À Annecy, en Haute-Savoie, le chantier du futur stade de BMX, destiné à accueillir les championnats du monde de la discipline en 2027, est au point mort depuis le 18 mai. Le tribunal administratif de Grenoble a en effet ordonné la suspension de l’arrêté municipal du 10 février 2026, qui autorisait la construction de l’infrastructure sur le site des Glaisins. Une décision qui survient à peine quinze mois avant le début de l’événement, laissant peu de marge pour régulariser la situation. Selon Ouest France, cette suspension fait suite à un recours déposé par l’association France Nature Environnement et un riverain du site, mettant en lumière les tensions autour de ce projet.

Ce qu'il faut retenir

  • Le tribunal administratif de Grenoble a suspendu l’arrêté municipal du 10 février 2026, bloquant ainsi la construction du stade de BMX des Glaisins à Annecy.
  • Cette décision intervient quinze mois avant les championnats du monde de BMX 2027, prévus sur ce site.
  • Le recours a été déposé par France Nature Environnement et un riverain, invoquant des préoccupations environnementales.
  • Sans solution rapide, l’organisation de l’événement pourrait être compromise, faute d’infrastructure conforme.

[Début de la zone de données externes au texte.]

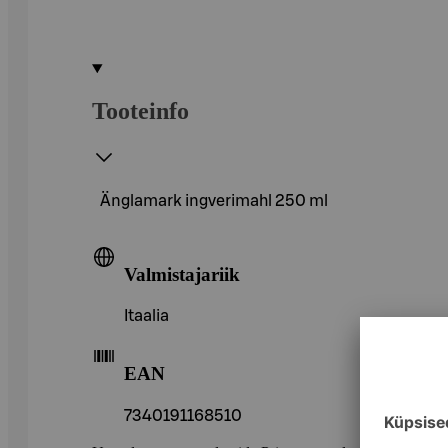
Tooteinfo
Änglamark ingverimahl 250 ml
Valmistajariik
Itaalia
EAN
7340191168510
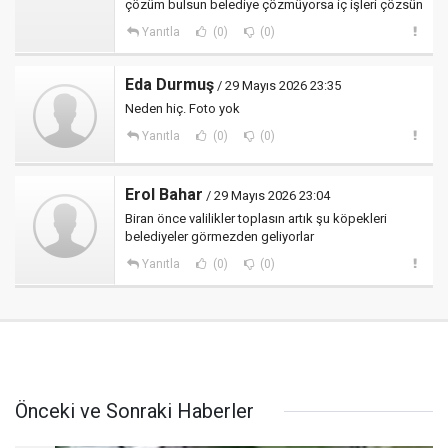
çözüm bulsun belediye çözmüyorsa iç işleri çözsün
Yanıtla
(0)
(0)
Eda Durmuş
/ 29 Mayıs 2026 23:35
Neden hiç. Foto yok
Yanıtla
(0)
(0)
Erol Bahar
/ 29 Mayıs 2026 23:04
Biran önce valilikler toplasın artık şu köpekleri
belediyeler görmezden geliyorlar
Yanıtla
(0)
(0)
Önceki ve Sonraki Haberler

Un projet au cœur d’une polémique environnementale

Le projet de stade de BMX aux Glaisins, à Annecy, visait à doter la ville d’une infrastructure moderne pour accueillir les championnats du monde en 2027. Pourtant, dès son annonce, il a suscité des critiques, notamment de la part des associations de protection de l’environnement. France Nature Environnement, aux côtés d’un riverain du site, a saisi la justice pour contester la légalité de l’arrêté municipal autorisant les travaux. « Le tribunal a estimé que l’étude d’impact environnemental n’était pas suffisamment détaillée », a indiqué un porte-parole de l’association, soulignant que la décision de suspension était justifiée par des manquements juridiques.

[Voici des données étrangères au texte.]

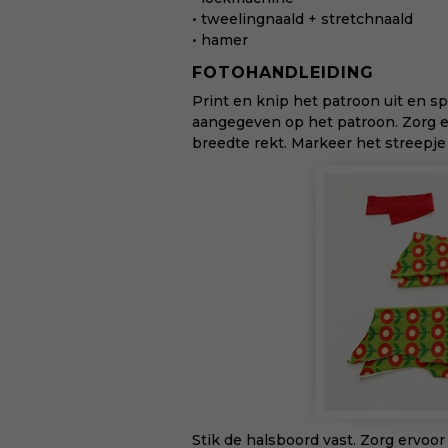
• tweelingnaald + stretchnaald
• hamer
FOTOHANDLEIDING
Print en knip het patroon uit en spe
aangegeven op het patroon. Zorg er
breedte rekt. Markeer het streepje 
Stik de halsboord vast. Zorg ervoor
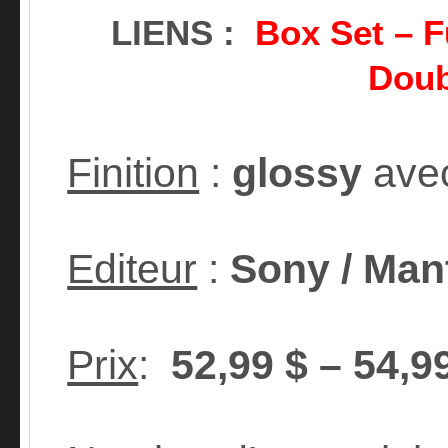
LIENS :
Box Set
–
F
Doub
Finition
:
glossy
avec
Editeur
:
Sony / Man
Prix
:
52,99 $ – 54,9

Pour la mairie d’Annecy, cette suspension représente un coup dur. « Nous travaillons à une réponse rapide pour régulariser la situation », a affirmé un élu local sous couvert d’anonymat. Le calendrier, lui, ne souffre d’aucun retard : les mondiaux de BMX doivent se tenir en août 2027, laissant peu de temps pour trouver une solution alternative.

Une course contre la montre pour les organisateurs

Avec seulement quinze mois devant eux, les organisateurs des championnats du monde de BMX 2027 doivent désormais agir vite. La suspension de l’arrêté municipal bloque tout avancement du chantier, et une régularisation juridique pourrait prendre plusieurs semaines, voire des mois. « Il n’est pas question de renoncer à l’organisation des mondiaux », a tenu à préciser un responsable de la Fédération française de cyclisme. Mais la question des infrastructures reste entière : sans stade opérationnel, comment garantir l’accueil des athlètes et du public ?

Plusieurs pistes sont évoquées, comme la réactivation d’un ancien site ou la construction en urgence d’une structure temporaire. Cependant, aucune solution n’a encore été officiellement validée. À ce stade, l’urgence est double : trouver un terrain juridique pour lever la suspension, tout en identifiant un lieu alternatif si nécessaire.

Et maintenant ?

D’ici la fin du mois de juin 2026, la mairie d’Annecy et France Nature Environnement devraient déposer leurs observations devant le tribunal administratif de Grenoble. Une audience pourrait être programmée rapidement, mais aucune date n’a encore été fixée. Dans l’intervalle, les discussions se poursuivent pour explorer des solutions alternatives, sans pour autant compromettre la qualité de l’événement. Si aucune issue n’est trouvée d’ici la fin de l’été, les organisateurs pourraient être contraints de reporter ou de modifier le lieu des compétitions, ce qui aurait un retentissement international.

Pour l’heure, le sort du stade des Glaisins et des mondiaux de BMX 2027 reste incertain. Une chose est sûre : sans accord rapide entre les parties prenantes, les athlètes et les spectateurs pourraient ne jamais fouler les pistes d’Annecy.

La mairie d’Annecy et France Nature Environnement doivent déposer leurs observations devant le tribunal administratif de Grenoble d’ici la fin juin 2026. Une audience pourrait ensuite être programmée dans les semaines suivantes, mais aucune date précise n’a encore été annoncée.